Как я хотел бы записать ее, эту ускользающую мысль, но мне только и остается, что записать: она от меня ускользнула…)» (Паскаль) [105].
«Иной раз только я соберусь записать пришедшую мне в голову мысль, как она улетучивается. Тут я вспоминаю о забытой было немощи моего разумения, а это не менее поучительно, чем забытая мысль, потому что стремлюсь я лишь к одному – к пониманию полного моего ничтожества». (Паскаль) [106].

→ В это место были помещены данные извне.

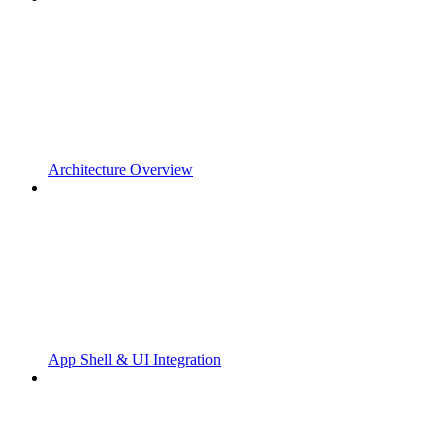
Architecture Overview
App Shell & UI Integration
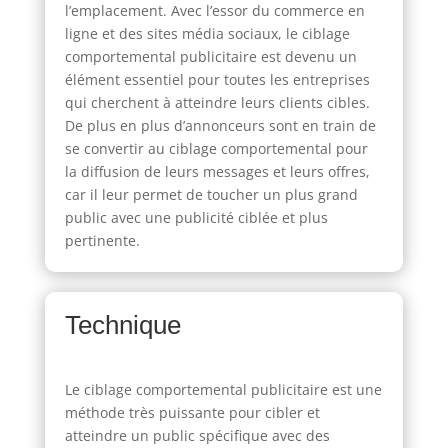
l’emplacement. Avec l’essor du commerce en
ligne et des sites média sociaux, le ciblage
comportemental publicitaire est devenu un
élément essentiel pour toutes les entreprises
qui cherchent à atteindre leurs clients cibles.
De plus en plus d’annonceurs sont en train de
se convertir au ciblage comportemental pour
la diffusion de leurs messages et leurs offres,
car il leur permet de toucher un plus grand
public avec une publicité ciblée et plus
pertinente.
Technique
Le ciblage comportemental publicitaire est une
méthode très puissante pour cibler et
atteindre un public spécifique avec des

«Книга памяти». Книга десятая.
Говоря о комнате, он не собирается пренебрегать окнами, что в ней иногда присутствуют. Комната – не обязательно образ герметического сознания, и когда мужчина или женщина стоят или сидят в комнате в одиночестве, там, понимает он, происходит больше, нежели безмолвие мысли, безмолвие тела, с трудом старающегося облечь свои мысли в слова. Да и не намерен он намекать, что в четырех стенах сознания имеет место лишь страданье, как в прежних отсылках к Хёльдерлину и Эмили Дикинсон. Думает он, к примеру, о женщинах Вермеера, одних у себя в комнатах, а яркий свет внешнего мира льется в окно, открытое либо закрытое, – и совершенная неподвижность тех одиночеств, чуть ли не душещипательное воскрешение в памяти повседневности и ее бытовых переменных. Он думает, в частности, о картине, которую видел в своей поездке в Амстердам: «Дама в голубом, читающая письмо», – ее созерцание в Рейксмюзеуме чуть не парализовало его. Как писал один комментатор: «Письмо, карта, беременность этой женщины, пустой стул, открытый ларец, невидимое окно – все это напоминания либо естественные символы отсутствия, незримого, других умов, воль, времен и мест, прошлого и будущего, рождения и, возможно, смерти; в общем – мира, простирающегося за края рамы, и горизонтов покрупней и пошире, что окружают сцену, замершую перед нашим взором, и посягают на нее. И все же Вермеер упирает на полноту и самодостаточность настоящего мгновения – с такой убежденностью, что ее способности ориентировать и содержать в себе сообщается метафизическая ценность» [107].
Еще больше, нежели предметы, упомянутые в этом списке, зрителя тепло манит обратить внимание на эту наружность, на мир за пределами картины само качество света, падающего сквозь невидимое окно слева. О. всматривается в лицо женщины, время идет – и он уже почти начинает слышать голос у нее в голове, пока она читает письмо, которое держит в руках. Она, такая беременная, столь безмятежная в имманентности материнства, с письмом, вынутым из ларца, – его, несомненно, читают уже в сотый раз; а на стене справа от нее висит карта мира – образ всего, что существует за пределами этой комнаты: этого света, нежно омывающего ее лицо и сияющего на ее голубом платье, живота, выпирающего жизнью, и его синевы, окутанной сиянием, света до того бледного, что граничит с белизной. Дальше – в том же ключе: «Молочница», «Женщина, занятая весами», «Женщина с жемчужным ожерельем», «Молодая женщина с кувшином воды», «Девушка, читающая письмо у открытого окна».
«Полнота и самодостаточность настоящего мгновения».